FTX filed for bankruptcy protection on Friday, sending a tsunami wave across the crypto industry. With its fair share of volatility and disruption this year, Including sharp drops in the price of Bitcoin and other digital assets. For some, the event is reminiscent of his Wall Street corporate failure during the 2008 financial crisis. Especially now that a company that was supposed to be healthy like FTX is failing.
The Wall Street Journal reports that BlockFi, which halted withdrawals over the weekend following the FTX bankruptcy, Currently actively considering personal bankruptcy And we are going to lay off our employees. In an earlier public comment, BlockFi management revealed that FTX’s failure put the company out of business. FTX provided financial backing to BlockFi this summer, including his $400 million line of credit backed by its own balance sheet.
BlockFi referred to FTX and Bankman-Fried hedge fund Alameda Research on Saturday, saying it was “shocked and disappointed by the news regarding FTX and Alameda.” As a result, we are unable to carry out our business as usual.”
Another cryptocurrency company, crypto lending firm SALT Blockchain, also appears to be on the brink of bankruptcy.turning point to the future drawn from the agreement Buy SALT because of your exposure to FTX. In a tweet, SALT’s CEO Sean Oren He said he was “fully committed to recovering from the damage done as a victim.”
Crypto Exchange Binance In Sign Of How Feared Investors Are That Cascading Effect Could Do Long-Term Damage proposed the creation of a relief fund It will save otherwise healthy crypto companies from failure. and effectively presented the potential of deposit insurance pools.
Meanwhile, FTX users lamented the loss in a Telegram chat group for traders who used the FTX exchange, writing that they lost access to amounts ranging from thousands to millions of dollars.
Some asked for information. Some speculate about the possibility of getting your money back, while others advise that you should accept that your investment is gone.
A moderator of one group posted intermittently, saying things like, “Please stop the death threats.” They wrote that they had no information on Bankman-Fried’s whereabouts or what would happen to his company.

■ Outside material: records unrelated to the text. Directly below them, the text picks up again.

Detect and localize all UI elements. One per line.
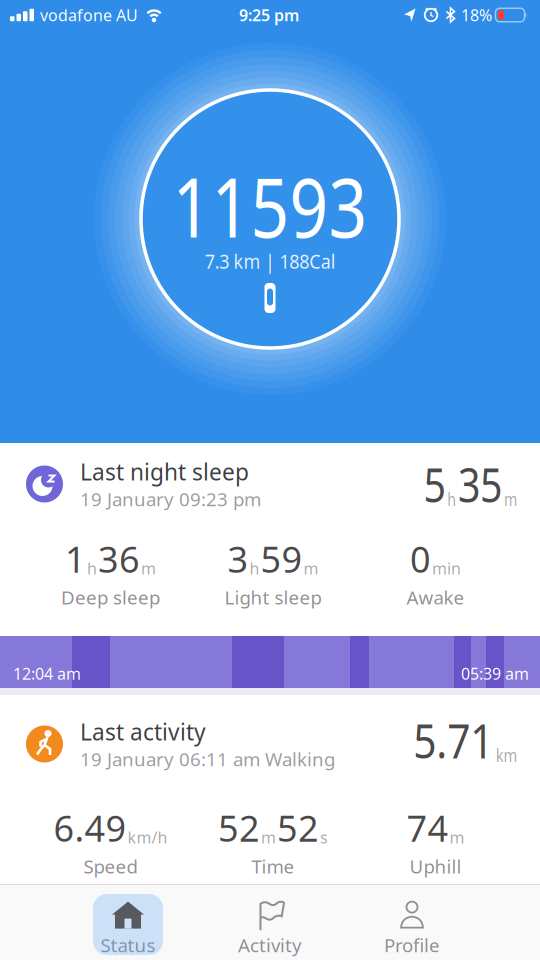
staticText: 05:39 am bbox=[461, 663, 529, 684]
staticText: 6.49 bbox=[53, 804, 126, 852]
staticText: Last night sleep bbox=[80, 457, 249, 487]
staticText: Status bbox=[100, 933, 156, 957]
staticText: 19 January 09:23 pm bbox=[80, 487, 261, 512]
staticText: m bbox=[261, 827, 276, 848]
staticText: Light sleep bbox=[224, 585, 322, 610]
staticText: 19 January 06:11 am Walking bbox=[80, 747, 335, 772]
staticText: 0 bbox=[410, 535, 431, 583]
staticText: h bbox=[87, 558, 97, 579]
staticText: 9:25 pm bbox=[239, 4, 299, 26]
staticText: 36 bbox=[98, 535, 140, 583]
staticText: s bbox=[320, 827, 328, 848]
staticText: 59 bbox=[260, 535, 302, 583]
staticText: Speed bbox=[83, 854, 137, 879]
staticText: m bbox=[141, 558, 156, 579]
staticText: 52 bbox=[277, 804, 319, 852]
staticText: km bbox=[492, 744, 517, 767]
staticText: 74 bbox=[407, 804, 449, 852]
button[interactable]: Last night sleep bbox=[0, 443, 540, 632]
staticText: m bbox=[304, 558, 318, 579]
staticText: m bbox=[450, 827, 465, 848]
staticText: vodafone AU bbox=[40, 4, 138, 26]
staticText: Deep sleep bbox=[61, 585, 160, 610]
staticText: 52 bbox=[218, 804, 260, 852]
staticText: km/h bbox=[127, 827, 167, 848]
staticText: Last activity bbox=[80, 717, 206, 747]
staticText: h bbox=[432, 488, 443, 511]
button[interactable]: Profile bbox=[341, 885, 483, 960]
button[interactable]: Activity bbox=[199, 885, 341, 960]
staticText: min bbox=[432, 558, 461, 579]
staticText: 5 bbox=[403, 452, 430, 516]
staticText: 7.3 km | 188Cal bbox=[198, 248, 342, 274]
staticText: 1 bbox=[65, 535, 86, 583]
staticText: Time bbox=[252, 854, 294, 879]
staticText: Uphill bbox=[410, 854, 462, 879]
staticText: 5.71 bbox=[395, 708, 489, 772]
staticText: 11593 bbox=[152, 152, 388, 260]
staticText: Activity bbox=[238, 933, 302, 957]
staticText: h bbox=[250, 558, 260, 579]
staticText: 12:04 am bbox=[13, 663, 81, 684]
button[interactable]: Last activity bbox=[0, 695, 540, 884]
staticText: Awake bbox=[407, 585, 465, 610]
staticText: 35 bbox=[445, 452, 499, 516]
staticText: 3 bbox=[228, 535, 248, 583]
button[interactable]: Status bbox=[57, 885, 199, 960]
staticText: m bbox=[501, 488, 517, 511]
staticText: 18% bbox=[461, 4, 492, 26]
staticText: Profile bbox=[384, 933, 440, 957]
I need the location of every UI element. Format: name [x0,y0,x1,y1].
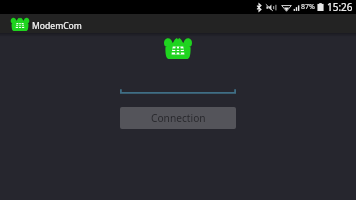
staticText: 15:26 [327,0,353,14]
staticText: 87% [301,2,315,12]
staticText: ModemCom [32,20,82,32]
button[interactable]: Address input field [120,78,236,94]
button[interactable]: Connection [120,107,236,129]
staticText: Connection [151,111,206,125]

“No news,” one moderator posted.
Many FTX users pointed to Bankman-Fried as responsible, punning his name to “Sam Bankrun-Fried” and calling for prosecution.
on tuesday, FTX US Support Account It was responding to posts from people asking about the funds on Twitter, telling them to message the Twitter account to get help.
Mohit Sorout, 30, said he lost access to 95% of the value of his cryptocurrency holdings when FTX shut down last week. Posting on Twitter“Pain is f (asterisk) (asterisk) (asterisk) real.”
An electrician based in New Delhi and Dubai, he started trading in 2017 and quit his job in 2018 to trade cryptocurrencies full time. With his business partners, he custom built his algorithm and grew the investment of thousands of dollars to many times that amount.
It is not clear what will happen to the funds of retail investors like Sorout who are trapped within the FTX ecosystem. he said on Monday.
Sorout said he never intended to keep all his investments on one platform, but the tools FTX has built for traders like him are very effective, and his algorithm works well there. It worked. He also trusted Bankman-Fried because of his high profile.
“The problem was the founder donating eight figures in the presidential campaign. He’s meeting with top bureaucrats, sponsoring chess tournaments and sponsoring stadiums,” Sorout said. “You really don’t think such a huge company, especially the CEO of that company, would cheat their customers, do you?”